_EXERCISE AIM_: Answer with the exact lines of the following material from the one containing "Privacy (427, 2515)" through the one containing "London (246, 2389)", both end lines included.
=== Section Start ===
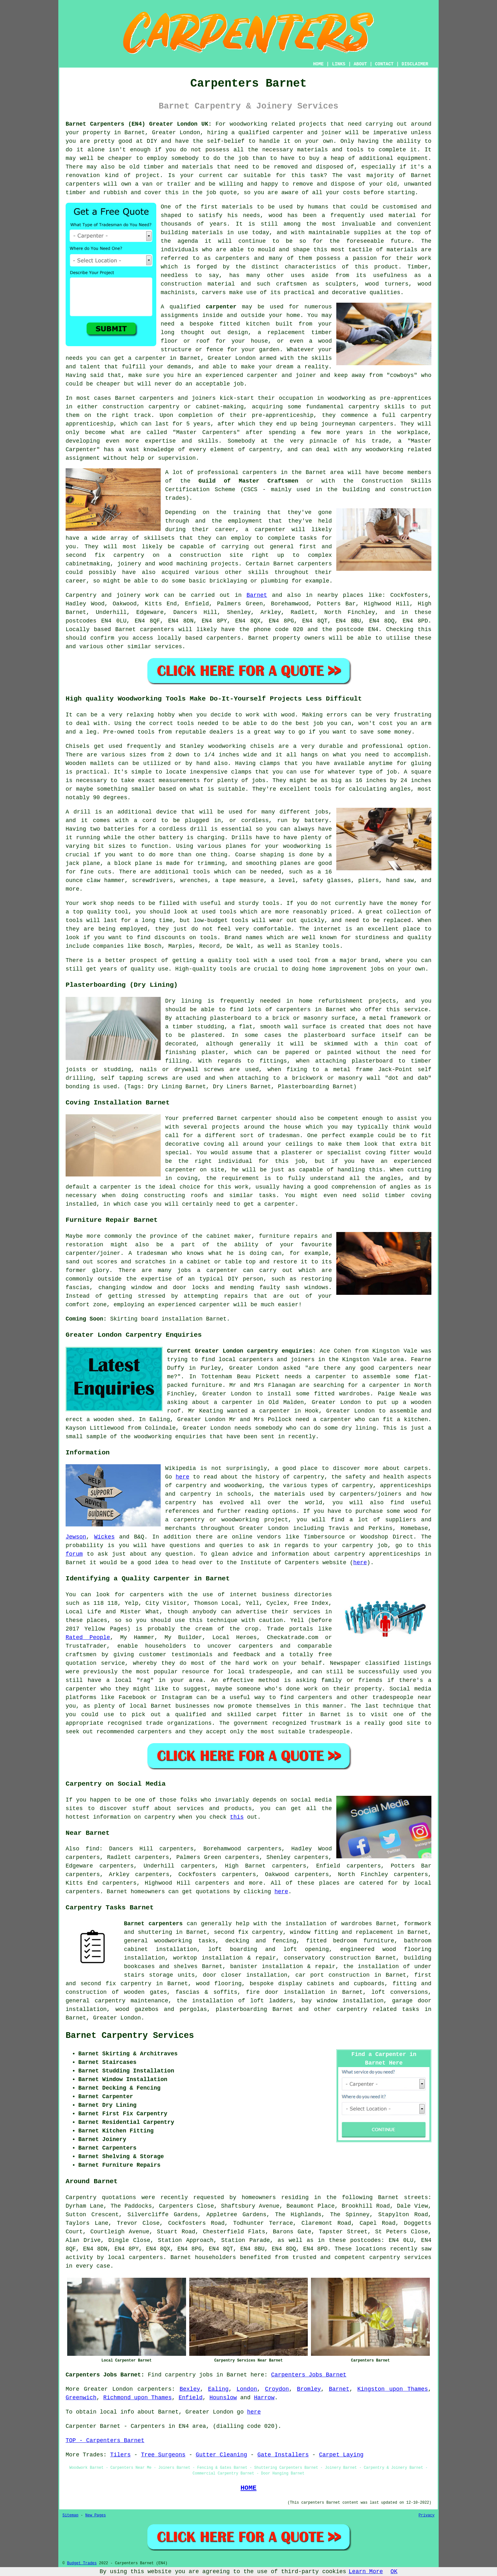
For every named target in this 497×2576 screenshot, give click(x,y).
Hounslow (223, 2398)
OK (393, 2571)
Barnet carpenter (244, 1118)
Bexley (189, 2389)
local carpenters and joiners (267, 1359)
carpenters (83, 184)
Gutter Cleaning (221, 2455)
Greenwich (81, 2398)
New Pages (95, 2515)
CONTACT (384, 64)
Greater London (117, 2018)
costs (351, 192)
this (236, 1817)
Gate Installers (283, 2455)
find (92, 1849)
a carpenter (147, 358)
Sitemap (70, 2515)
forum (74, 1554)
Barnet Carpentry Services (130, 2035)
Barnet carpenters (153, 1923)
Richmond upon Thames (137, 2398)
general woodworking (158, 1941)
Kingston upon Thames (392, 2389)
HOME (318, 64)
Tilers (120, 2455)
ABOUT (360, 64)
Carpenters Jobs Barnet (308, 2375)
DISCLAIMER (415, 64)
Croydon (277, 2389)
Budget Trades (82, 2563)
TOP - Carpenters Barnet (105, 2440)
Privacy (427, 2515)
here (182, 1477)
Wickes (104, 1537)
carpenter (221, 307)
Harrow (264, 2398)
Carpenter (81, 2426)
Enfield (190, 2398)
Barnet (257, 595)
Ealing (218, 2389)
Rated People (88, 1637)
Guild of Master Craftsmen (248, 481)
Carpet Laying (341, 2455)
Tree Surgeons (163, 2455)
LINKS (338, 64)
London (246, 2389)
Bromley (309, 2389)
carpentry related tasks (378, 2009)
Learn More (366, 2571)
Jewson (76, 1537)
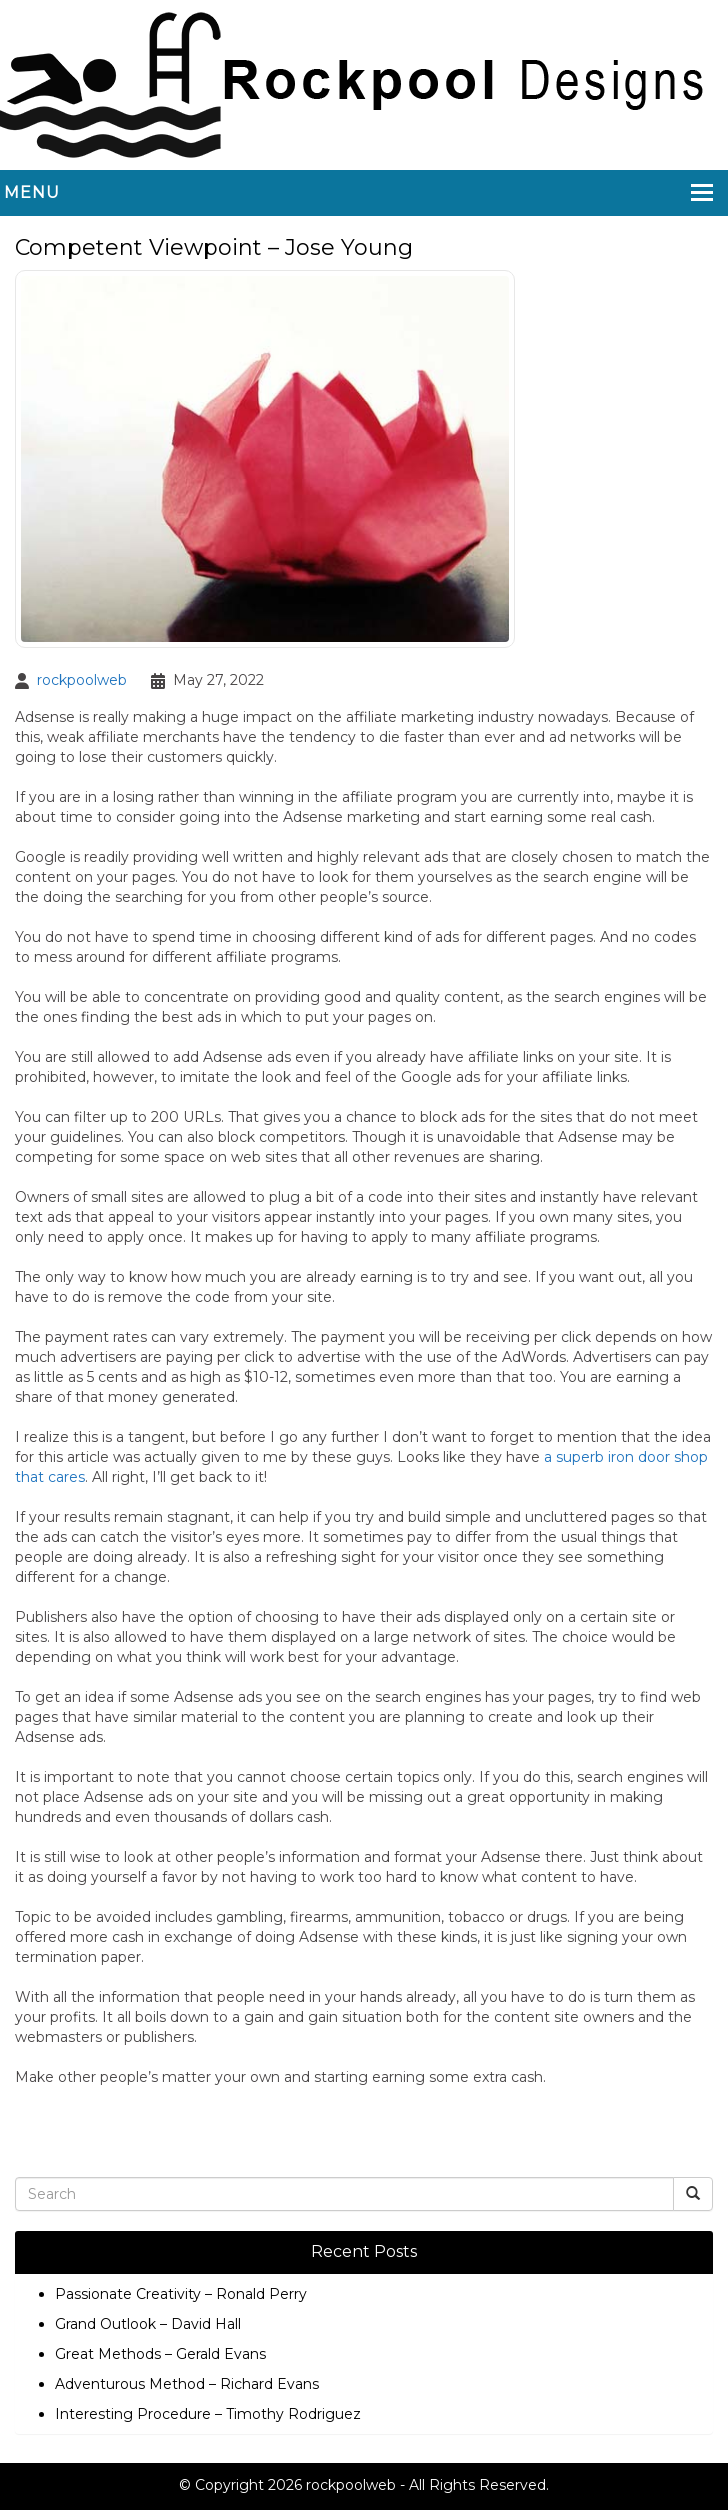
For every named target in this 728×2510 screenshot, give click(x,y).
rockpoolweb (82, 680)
=== Section End ===
_ANSWER FOR THIS EXERCISE_:
Privacy (427, 2515)
here (182, 1477)
Wickes (104, 1537)
carpenter (221, 307)
Harrow (264, 2398)
Carpenter (81, 2426)
Enfield (190, 2398)
Barnet (257, 595)
Ealing (218, 2389)
Rated People (88, 1637)
Guild of Master Craftsmen (248, 481)
Carpet Laying (341, 2455)
Tree Surgeons (163, 2455)
LINKS (338, 64)
London (246, 2389)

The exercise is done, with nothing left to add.